This year, the worst ever for saffron, farmers didn’t get even that much. “We had the most terrible experience of our life-time. We got just five to 10% of what we had last year,” Rather tells indiaclimatedialogue.net.
Saffron, widely known as the king of spices, is grown in Kashmir, Iran, Spain and, recently, in Afghanistan, where saffron fields have given better yields than Kashmir this year and last. Many believe it can tempt Afghanistan’s farmers away from opium poppy cultivation.
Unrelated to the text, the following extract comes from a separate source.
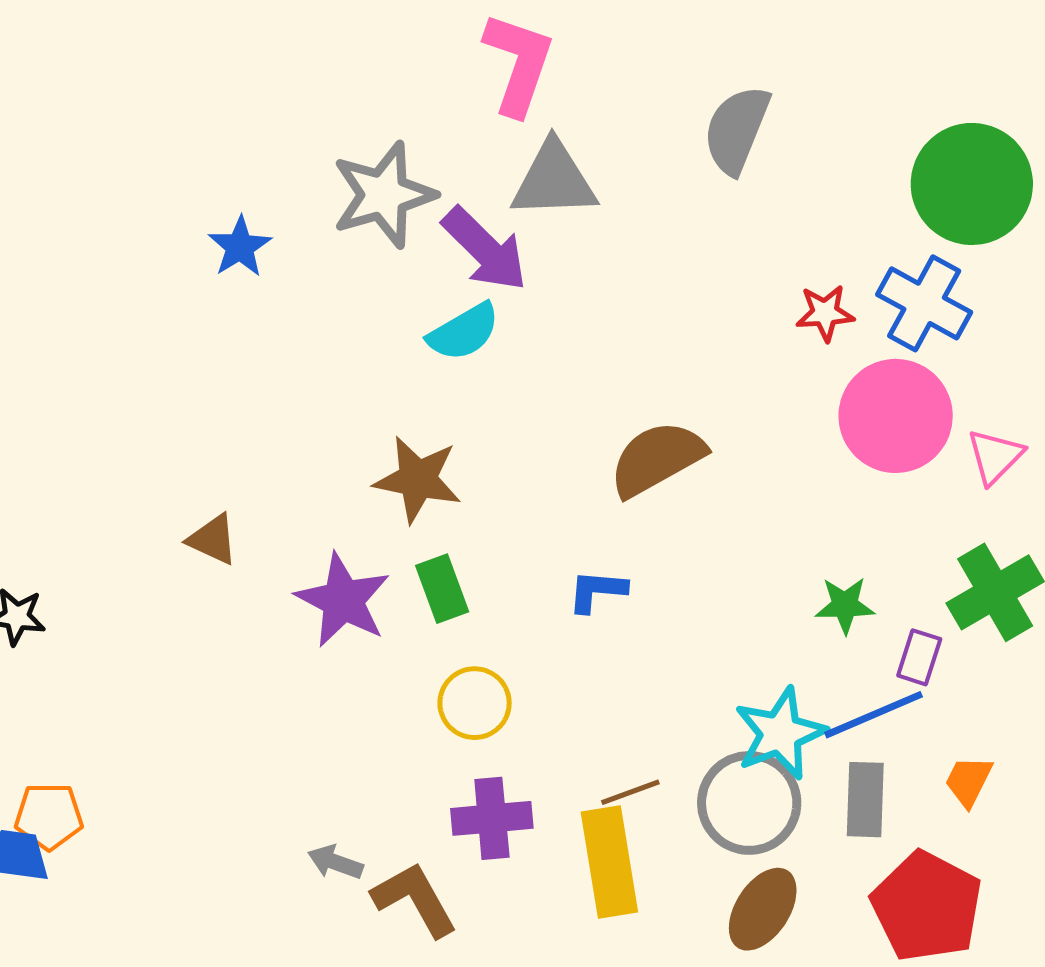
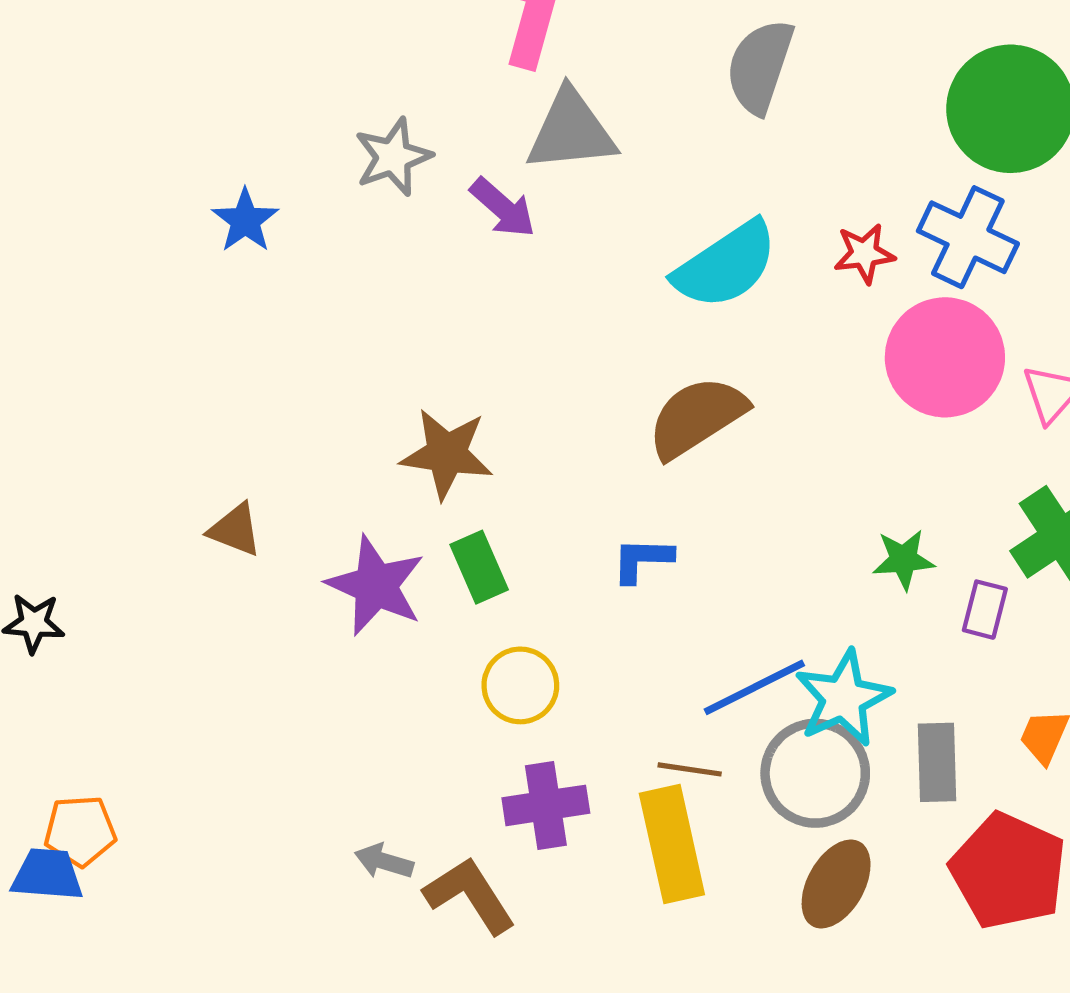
gray star: (384, 195) -> (393, 157), size x0.7
purple arrow: (485, 249) -> (503, 208), size x0.7
cyan semicircle: (464, 332) -> (726, 265), moved, size x1.4
blue line: (873, 715) -> (754, 687), moved
brown line: (630, 792) -> (690, 769), turned 32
Quoting the success of saffron in Afghanistan, Kashmiri farmers draw consolation from seeing the funny side of their failing crops. “Five years back, Afghanistan’s experts and farmers visited our fields to get a sense of how we grow saffron,” says Showkat Ahmad Shah, a saffron grower in Lethpora. “And now, there are chances we might end up assuming the role of Afghanistan’s farmers considering our repeated saffron-crop failures.”
Rain-fed saffron industry
Supporting around 20,000 families, the saffron industry is the second largest industry in Kashmir, after horticulture. But according to Kashmir’s agriculture department, land for saffron has reduced from 5,700 hectares in the 1990s to 3,715 hectares in 2016, while per hectare production has decreased to less than 1.88 kilograms compared to around six kilograms in other parts of the world.
“The success of saffron crop is entirely dependent on rains. If it rains three to four times between August and November, we get a good crop. If it doesn’t rain as per the need, the crop suffers extensive damage,” says Rather. This year, there was no rainfall from August to November.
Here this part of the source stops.